Many first home buyers were lured into the residential housing market by government handouts and cash rates at stimulus levels (3.00% at 8 April 2009) and couldn’t get onto the property ladder quick enough.
The result has been significant property price growth over the past few years as the stimulus brought forward a whole generation of homebuyers.
Many who took advantage of the generous offerings have made a considerable return on their investment in a relatively short period of time.
Consider now the GFC, spawned from the sub-prime home loan debacle in the US – a phenomenon generated by lenders offering home buyers minimal deposits and honeymoon interest rates.
Sure enough, once the honeymoon was over, interest rates reverted to their long term average, considerably above the introductory rates and as a result, thousands of borrowers defaulted on their repayments.
So what does this all mean for those stuck in the rental market, struggling to save a sufficient deposit to purchase their first home? Those who quietly revel in hearing a mortgage owner complain of interest rate rises and think of the positive impact that each rise has on their savings account?
Australian lenders seem to have learned their lesson from the GFC; the days of 0% or even 5% home loans are all but over. Lenders are now demanding a minimum deposit of 10% and in most cases 20%.

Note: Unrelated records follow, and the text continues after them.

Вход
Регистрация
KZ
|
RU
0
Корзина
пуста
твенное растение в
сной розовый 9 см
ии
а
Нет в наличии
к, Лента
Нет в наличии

This is not easy to save when you factor in rising rents, petrol and energy prices and grocery costs – not to mention artificial house price growth spawned by the Government handouts.

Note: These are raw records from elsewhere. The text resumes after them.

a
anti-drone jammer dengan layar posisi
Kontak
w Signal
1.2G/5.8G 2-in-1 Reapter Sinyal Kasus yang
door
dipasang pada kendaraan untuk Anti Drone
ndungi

According to the ABS Established House Price Index, property prices have grown an average of 18.4% across major capital cities and 21.4% and 24.3% in Sydney and Melbourne respectively for the 12 months to June 2010.
So while a $400,000 loan purchased in June 2009 might have required a 20% deposit of $80,000, a home buyer considering buying the same property today would require a loan closer to $473,600 and a $94,720 deposit – an increase of just over 15% (or just under $15,000).
In light of all this, have renters missed the boat? The Government’s property stimulus is on the way out and interest rates are on the rise.
We are forever being told that there is a housing shortage and exploding demand. The number of investors significantly outweighs the number of home buyers and it has never been easier for international investors to access the Australian market.
How then can property prices retract?
The current cash rate is 4.5%. That’s 1.5% higher than the April 2009 low and still stimulatory, yet recent research by CoreData suggests mortgage stress is beginning to appear.
If home owners – and in particular younger first time home owners – are beginning to feel the pinch of rising monthly repayments on their lifestyle, as the research suggests, what will happen should rates continue to rise?
How many more interest rate rises can the market sustain?
Only time will tell whether demand will continue to buoy prices, even if stressed mortgage owners are forced into fire sales, or whether renters will realise their Aussie Dream a little sooner than they expected.